Lebenslustige Wiener Witwe erdrosselt - Angeklagter: "Habe sie nicht getötet!"

29-jähriger Mann vor Wiener Schwurgericht Gericht will heute Urteil verkünden

Als mutmaßlicher Witwenmörder muss sich ein 29-jähriger Rumäne vor einem Wiener Schwurgericht verantworten. Der Mann soll die 66-jährige Elisabeth K. am 26. Jänner 2002 in ihrer Wohnung getötet haben, nachdem er sie wenige Stunden zuvor in einer Bar kennen gelernt hatte, wo er von ihr angesprochen und mit nach Hause genommen wurde. "Ich habe sie nicht getötet", beteuerte der Angeklagte. Das Urteil soll heute gesprochen werden.

Die lebenslustige Witwe soll sich gern in Nachtlokalen und Clubs aufgehalten haben, wo sie vor allem Kontakt zu männlichen Gästen suchte. Der damals 25 Jahre alte Rumäne war als Tourist aus Budapest, wo er auf einem Markt beschäftigt war, nach Wien gekommen, als sich die Pensionistin zu ihm setzte und ihn auf ein Getränk einlud. Ihre Aufforderung, sie doch nach Hause zu begleiten, nahm er nach mehreren Lokalwechseln an.

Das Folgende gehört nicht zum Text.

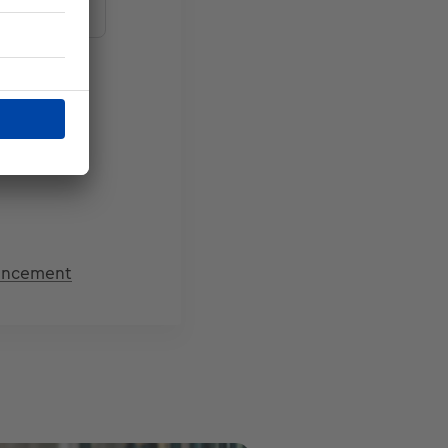
ancement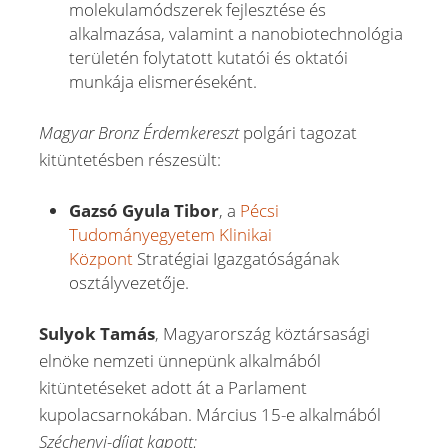
molekulamódszerek fejlesztése és
alkalmazása, valamint a nanobiotechnológia
területén folytatott kutatói és oktatói
munkája elismeréseként.
Magyar Bronz Érdemkereszt
polgári tagozat
kitüntetésben részesült:
Gazsó Gyula Tibor
, a
Pécsi
Tudományegyetem Klinikai
Központ
Stratégiai Igazgatóságának
osztályvezetője.
Sulyok Tamás
, Magyarország köztársasági
elnöke nemzeti ünnepünk alkalmából
kitüntetéseket adott át a Parlament
kupolacsarnokában. Március 15-e alkalmából
Széchenyi-díjat kapott: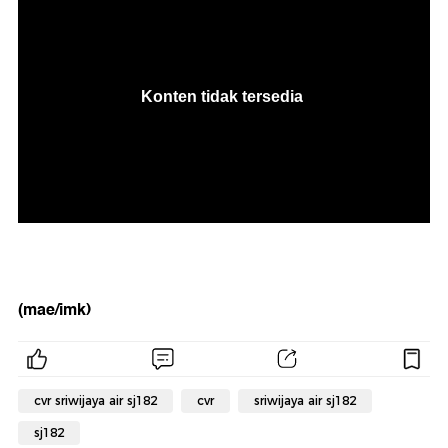
(mae/imk)
cvr sriwijaya air sj182
cvr
sriwijaya air sj182
sj182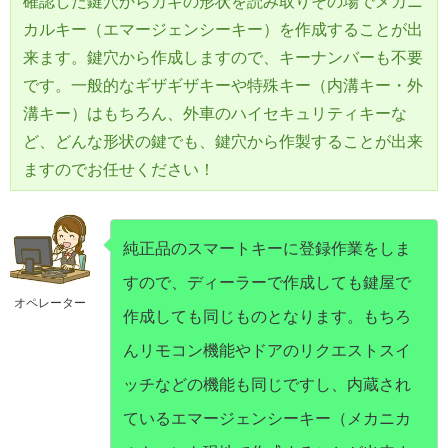
確認した鍵穴からカギの形状を読み取りその場でメカニ
カルキー（エマージェンシーキー）を作成することが出
来ます。鍵穴から作成しますので、キーナンバーも不要
です。一般的なギザギザキーや特殊キー（内溝キー・外
溝キー）はもちろん、外車のハイセキュリティキーな
ど、どんな形状の鍵でも、鍵穴から作製することが出来
ますのでお任せください！
純正品のスマートキーに登録作業をしま
すので、ディーラーで作成しても鍵屋で
オペレーター
作成しても同じものとなります。もちろ
んリモコン機能やドアのリクエストスイ
ッチなどの機能も同じですし、内蔵され
ているエマージェンシーキー（メカニカ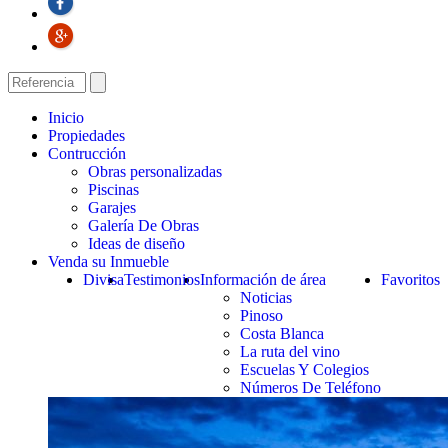
Inicio
Propiedades
Contrucción
Obras personalizadas
Piscinas
Garajes
Galería De Obras
Ideas de diseño
Venda su Inmueble
Divisa
Testimonios
Información de área
Favoritos
Noticias
Pinoso
Costa Blanca
La ruta del vino
Escuelas Y Colegios
Números De Teléfono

Staatsanwältin Gabriele Mucha zeigte sich überzeugt, dass zu diesem Zeitpunkt bereits eine sexuelle Komponente im Spiel war: "Sie war zwar ein bisschen älter wie er, aber eine durchaus attraktive Frau." Tatsächlich wurden die beiden in der Wohnung intim. "Plötzlich empfand er sie als aufdringlich. Als sie ihn auch noch dazu bewegen wollte, bei ihr zu bleiben, hat er sich kurzerhand entschlossen, sich ihrer zu entledigen", berichtete die Staatsanwältin.

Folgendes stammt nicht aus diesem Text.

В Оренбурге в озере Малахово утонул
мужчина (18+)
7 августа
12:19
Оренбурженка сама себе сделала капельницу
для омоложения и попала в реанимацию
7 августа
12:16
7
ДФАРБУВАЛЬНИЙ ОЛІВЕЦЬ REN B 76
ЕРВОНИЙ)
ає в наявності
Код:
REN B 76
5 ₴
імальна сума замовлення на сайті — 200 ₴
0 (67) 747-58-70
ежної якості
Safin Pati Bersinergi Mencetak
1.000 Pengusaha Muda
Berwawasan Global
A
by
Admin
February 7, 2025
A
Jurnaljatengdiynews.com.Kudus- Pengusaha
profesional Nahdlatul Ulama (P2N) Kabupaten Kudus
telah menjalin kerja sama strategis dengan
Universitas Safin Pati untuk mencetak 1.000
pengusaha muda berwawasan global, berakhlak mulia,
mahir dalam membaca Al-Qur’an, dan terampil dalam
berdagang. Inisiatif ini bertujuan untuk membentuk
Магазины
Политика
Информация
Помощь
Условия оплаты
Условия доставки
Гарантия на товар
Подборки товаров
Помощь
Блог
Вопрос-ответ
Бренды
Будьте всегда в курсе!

Mit einem Hocker habe der Mann zunächst auf sein Opfer eingeschlagen, wobei das Blut bis an den Deckenleuchter gespritzt sei. Anschließend habe er sie mit ihrer Pyjamahose erdrosselt, danach die Wohnung durchsucht und aus einem Geldkuvert 440 Euro entnommen, sagte die Anklägerin. Dass dabei ein Tropfen seines eigenen Blutes den Umschlag benetzte, den er am Tatort zurückließ, dürfte ihm entgangen sein - für die DNA-Experten war das der eindeutige Beweis, dass der Verdächtige in der Wohnung war und diese durchstöbert hatte, was er nach seiner Festnahme zunächst überhaupt bestritten hatte.

Seine Anwesenheit stellte der Angeklagte nun nicht mehr in Abrede, er gab sogar den intimen Kontakt zu: "Ich hab' sie auf höchstens 50 geschätzt." Als er gehen wollte, habe ihn die Frau jedoch gebissen, worauf er sie "weggestoßen" habe: "Das ist eine normale Reaktion eines Mannes. Ich war nicht wütend. Ich konnte es nur nicht glauben, dass mir das passiert ist. Es war ein Blödsinn, dass ich nach Wien gekommen bin."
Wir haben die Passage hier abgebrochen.